City on a Hill Press
Elections

Three Candidates, One Seat: The Battle for District 4

A map of Santa Cruz County's district 4. The heads of the three candidates are overlaid over the district silhouette.

Greg Hyver (top left), Scott Newsome (top right), and Hector Marin (bottom) will face off in the upcoming elections this November. Illustration

Santa Cruz’s fourth City Council District spans all the way from the bottom of the Upper West Side on High Street to the Beach Flats near the coast on Beach Street, and also encapsulates the city’s downtown area.

Ensuring that community voices are heard is a belief that has been at the forefront of the three campaigns of Santa Cruz’s District 4 candidates.

The three runners spearheading these campaigns are Greg Hyver, Scott Newsome, and Hector Marin.

District 4 covers majority of Santa Cruz downtown, as well as the Santa Cruz Beach Boardwalk. Map from the City of Santa Cruz.

Hyver, a property manager, seeks to vastly change the political infrastructure in Santa Cruz. He plans to create a new direct democracy structure, involving a system that would allow for people to instantaneously vote on measures through their technological devices. He also prides his campaign on being for the people.

Through his ravings of individualism and the need to save liberalism, he made systemic change his clear campaign priority.

 “I’m all about changing the way we do local government, and that includes firstly giving people their voices back,” Hyver said. “There’s a lot of people who don’t know how to channel their voices into policy based on a consensus of the district and people who want to participate in it.”

Another main focus of his campaign is prioritizing free speech, which he emphasized when asked about his core beliefs.

“I believe in honesty and truth. As soon as I see censorship, I begin doubting a particular side [who is censoring],” Hyver said. ”I feel like [they should let] every opinion come out about [a topic.] To censor anyone is a violation.”

When it comes to wanting voters’ voices to hold weight and be heard, candidate Scott Newsome shares the same sentiment.

Scott Newsome is an author and politics lecturer at the University of California, Santa Cruz. Newsome has firsthand experience with the housing crisis after living in Santa Cruz for nearly a decade — first as a graduate student, then a lecturer, and now as a husband and father of two.

“I want to give back to the community,” Newsome said. “I want to ensure that the place my partner and I chose to call home remains vibrant, supportive, and livable for everyone.” 
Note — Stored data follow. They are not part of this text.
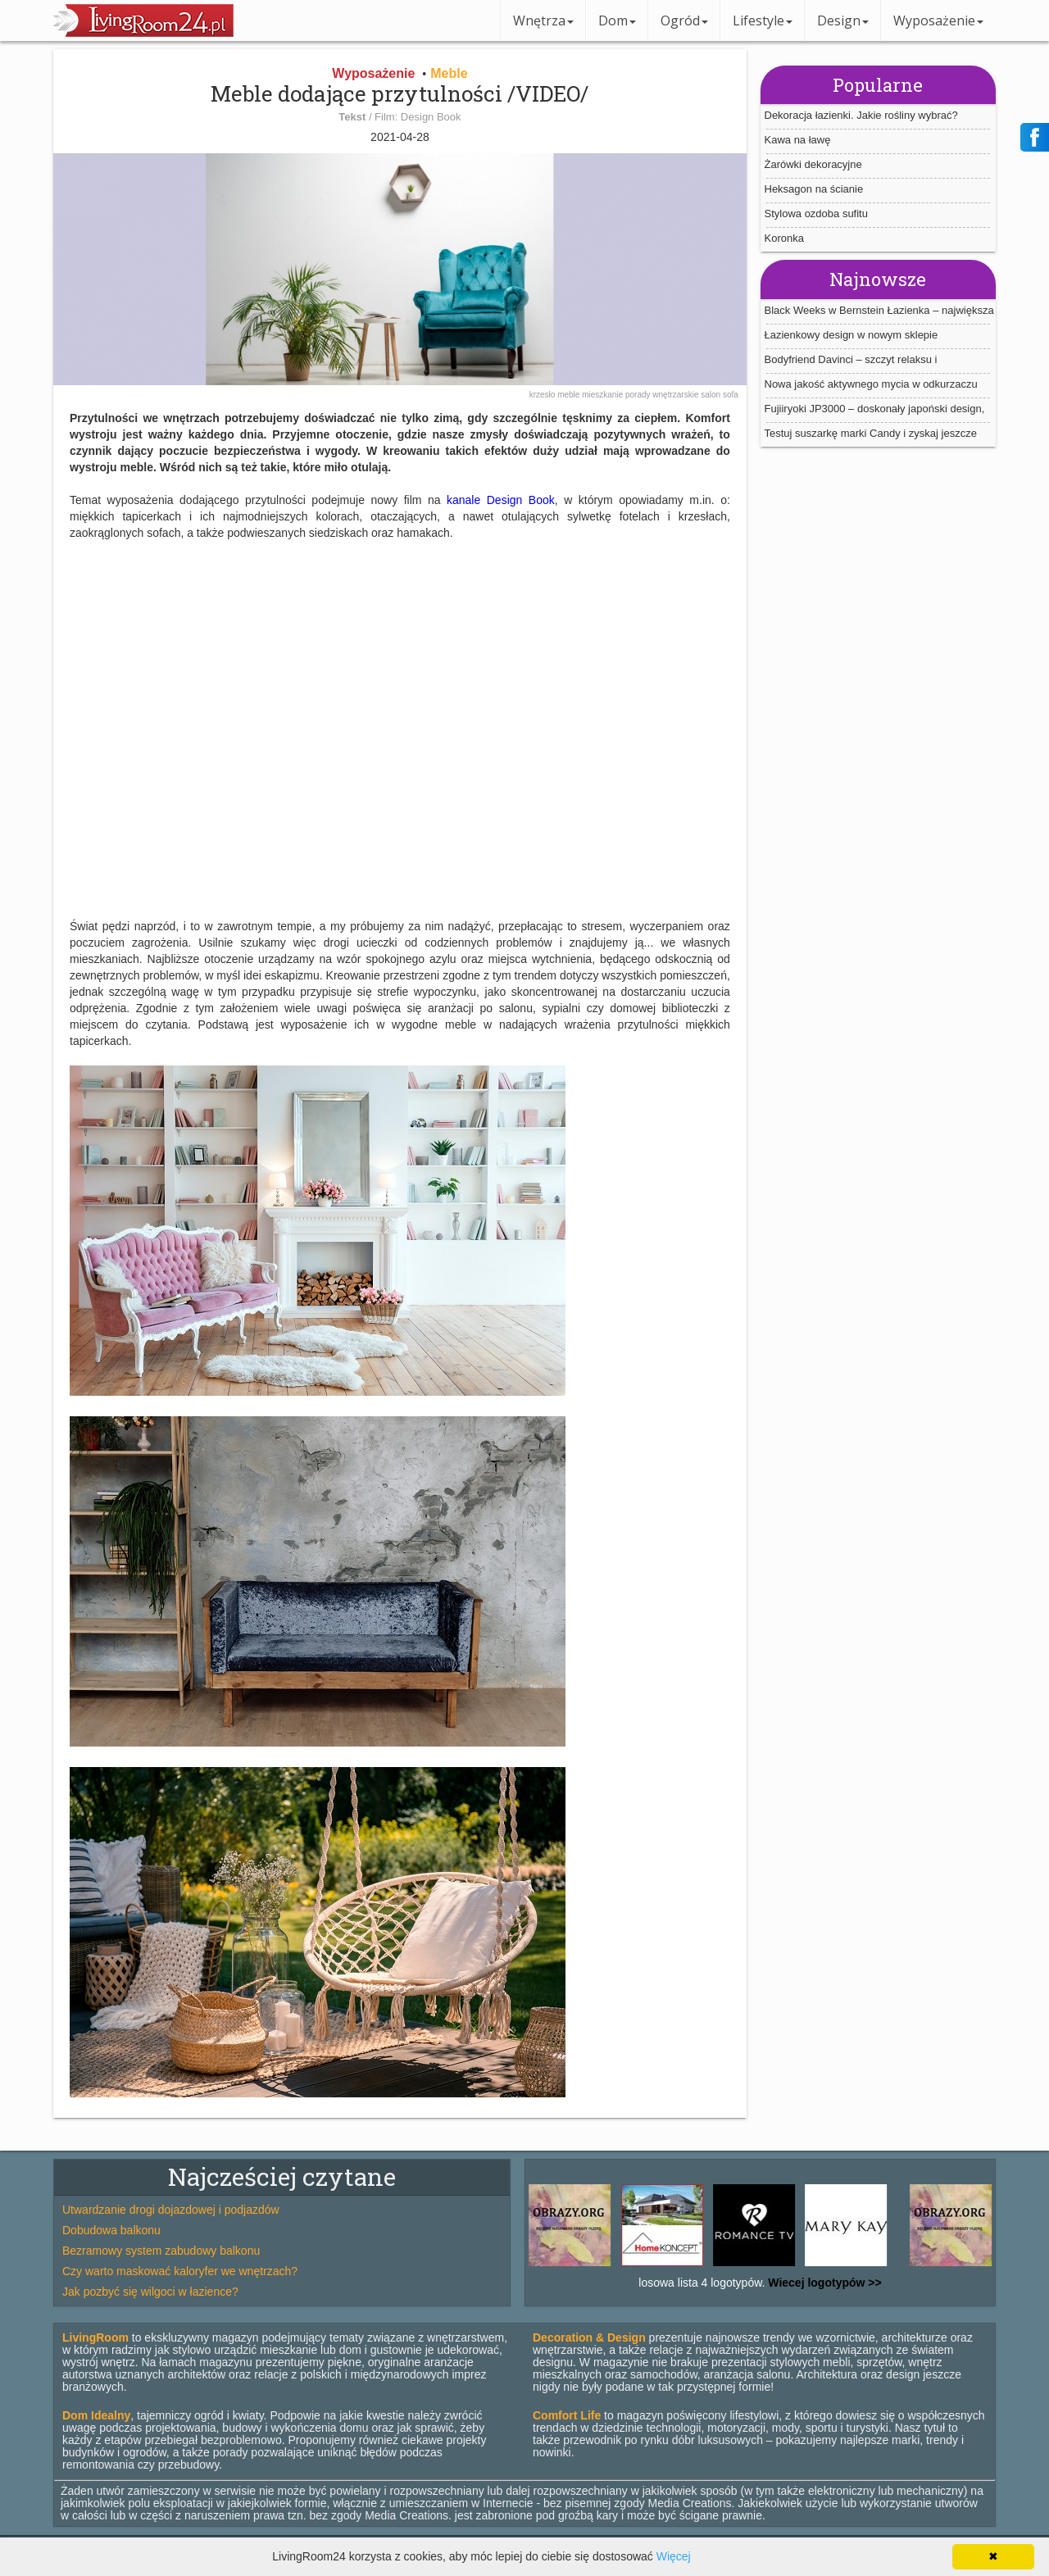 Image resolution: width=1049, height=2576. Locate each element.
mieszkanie (603, 394)
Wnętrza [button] (543, 20)
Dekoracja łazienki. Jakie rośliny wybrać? (861, 115)
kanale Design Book (501, 500)
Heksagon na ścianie (814, 189)
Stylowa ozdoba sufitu (816, 213)
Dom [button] (617, 20)
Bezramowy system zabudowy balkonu (161, 2250)
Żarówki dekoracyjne (813, 164)
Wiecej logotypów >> (823, 2282)
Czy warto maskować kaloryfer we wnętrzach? (179, 2271)
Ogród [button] (684, 20)
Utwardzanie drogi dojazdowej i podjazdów (170, 2209)
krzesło (543, 394)
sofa (730, 394)
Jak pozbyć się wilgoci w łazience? (150, 2291)
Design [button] (843, 20)
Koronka (784, 238)
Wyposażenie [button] (938, 20)
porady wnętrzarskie (663, 394)
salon (712, 394)
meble (569, 394)
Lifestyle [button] (762, 20)
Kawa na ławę (798, 140)
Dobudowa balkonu (111, 2230)
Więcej (673, 2556) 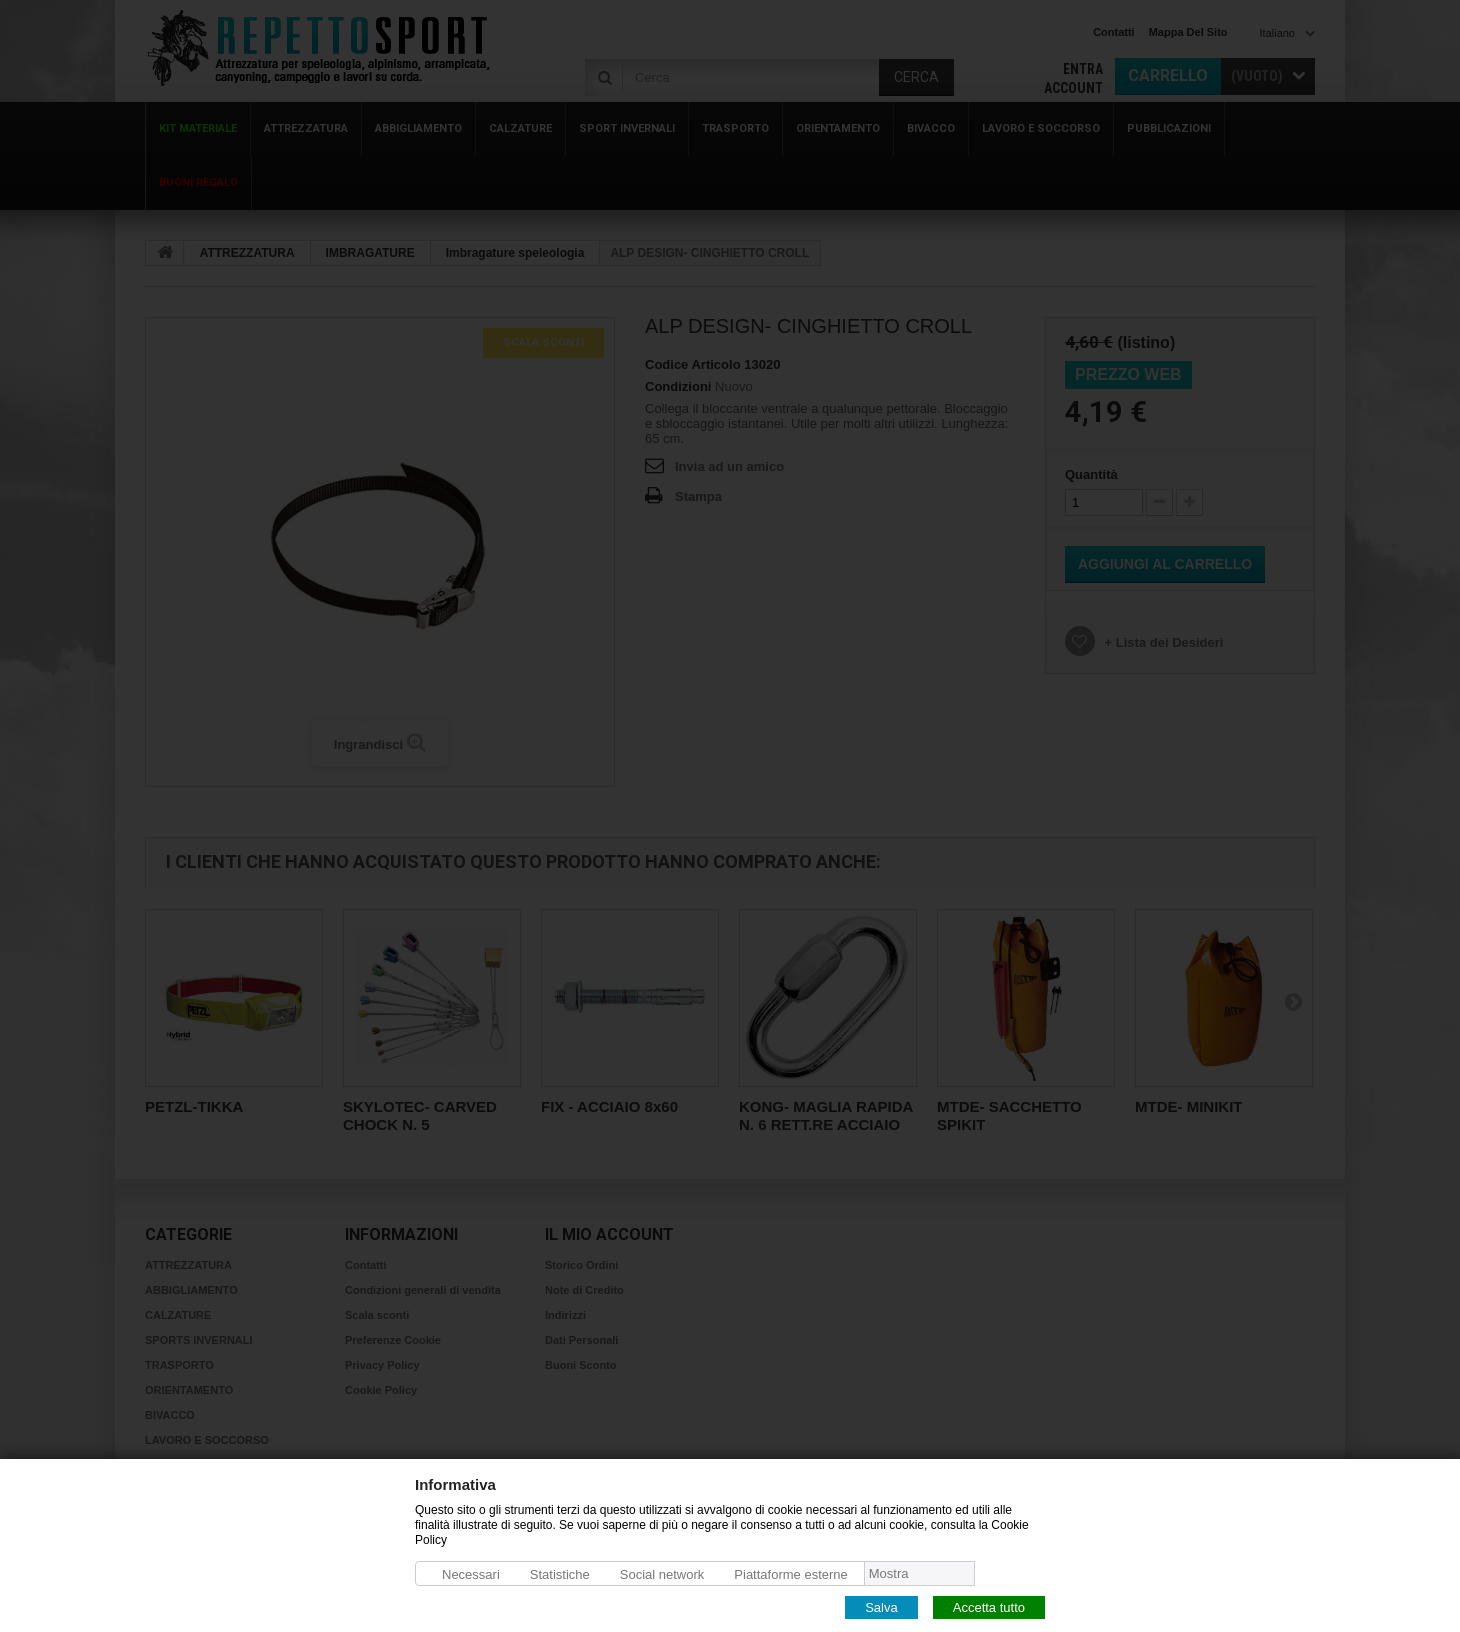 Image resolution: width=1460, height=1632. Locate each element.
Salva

Newsome hopes to make Santa Cruz a more welcoming place for BIPOC communities by doing away with city or law enforcement practices that promote racial injustice and inequality. Additionally, he plans to develop a system that dispatches mental health professionals to emergency calls pertaining to a mental health crisis, similar to the CAHOOTS (Crisis Assistance Helping Out On The Streets) model founded in Eugene, Oregon. 

“I support partnering with the county to look into creating a CAHOOTS-style system based around mental health professionals responding to calls dealing with those experiencing a mental health emergency,” said Newsome in response to a questionnaire by UCSC student leaders. 

In addition to Newsome and Hyver, the belief that residents should have a voice is a sentiment also shared by candidate Hector Marin. 

Marin is a recent UCSC graduate, and an advocate of amplifying voices of marginalized communities in Santa Cruz. Marin is also the only Latino running in any Santa Cruz district. 

Marin felt that the lack of BIPOC candidates is detrimental to marginalized communities living in Santa Cruz.

“Santa Cruz is BIPOC, and it would be bad if we have a Santa Cruz that’s purely white in its City Council formation,” Marin said. “Lived experiences do not lie.” 

He also mentioned his campaign’s support of a community refund, which will democratize current city budgets and reallocate certain portions of those funds into social service and human services that address houselessness and affordable housing. According to Marin’s campaign social media, the aim is for these funds to go to BIPOC-owned small businesses to ensure an increase in wealth for those communities. 

Additionally, he emphasized the importance of the younger generation, stating: 

“The youth has to be represented as well […] Innovative change can be translated and transcribed through the power of the youth and through the power of these students. That’s the key.” 

With no incumbent on the ballot, change in District 4 is inevitable. The future of everything from Bay to Front Street lies in the community voices expressed in this election.